In April I started getting the calls: “I asked my agent for a $5 million umbrella policy, and he won’t give it to me.” “My agent wouldn’t tell me how much insurance I really need.” “My agent says I probably have enough insurance.”
These answers make sense. An insurance agent is not your agent; they are an agent for an insurance company, which limits the umbrella policy the typical agent may offer to $3 million. Larger, much larger policies are available, but not from this agent.

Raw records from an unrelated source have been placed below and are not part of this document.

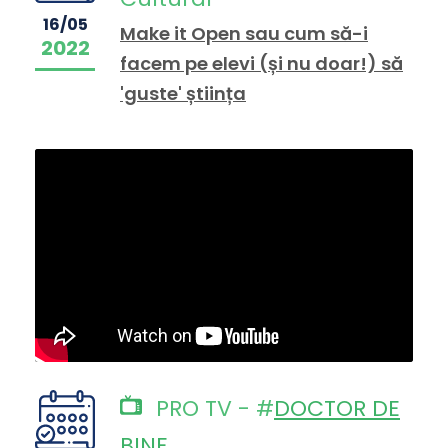
16/05
Make it Open sau cum să-i
2022
facem pe elevi (și nu doar!) să
'guste' știința
PRO TV - #
DOCTOR DE
BINE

Insurance agents do not have a duty to advise, and are not obligated to inform the insured that coverage is inadequate or overpriced. The second agent, who refused to state whether coverage was adequate, knew his or her limits and communicated them honestly. The third agent, who told the client their insurance was adequate, was unusual. Most agents will not express an opinion.

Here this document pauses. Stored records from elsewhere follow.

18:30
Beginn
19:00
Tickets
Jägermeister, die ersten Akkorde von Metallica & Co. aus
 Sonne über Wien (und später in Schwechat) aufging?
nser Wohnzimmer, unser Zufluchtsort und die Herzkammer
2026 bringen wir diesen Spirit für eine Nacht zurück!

My clients are low risk but high net worth, often $2 to $7 million, and are best served by an insurance analyst, sometimes called a private risk manager, that can be more proactive.
An insurance analyst tends to be an independent agent, representing several insurance companies. Professional designations are common, e.g., Chartered Property Casualty Underwriter (CPCU), Certified Insurance Counselor (CIC), Associate in Risk Management (ARM), or Certified Risk Manager (CRM). Insurance analysts carry errors and omission insurance, in case of loss to the client caused by their negligence. The profile client has an expensive home, domestic employees, watercraft, a farm or ranch, art or other collections, or alternate ownership structures (trusts, LLCs, family limited partnerships).
Like “mere” agents, insurance analysts’ compensation comes exclusively from the insurer. However, the competition for wealthy clients, access to multiple insurers, and the greater overall compensation per client leads to fuller disclosure, more robust advice, and better if not cheaper insurance.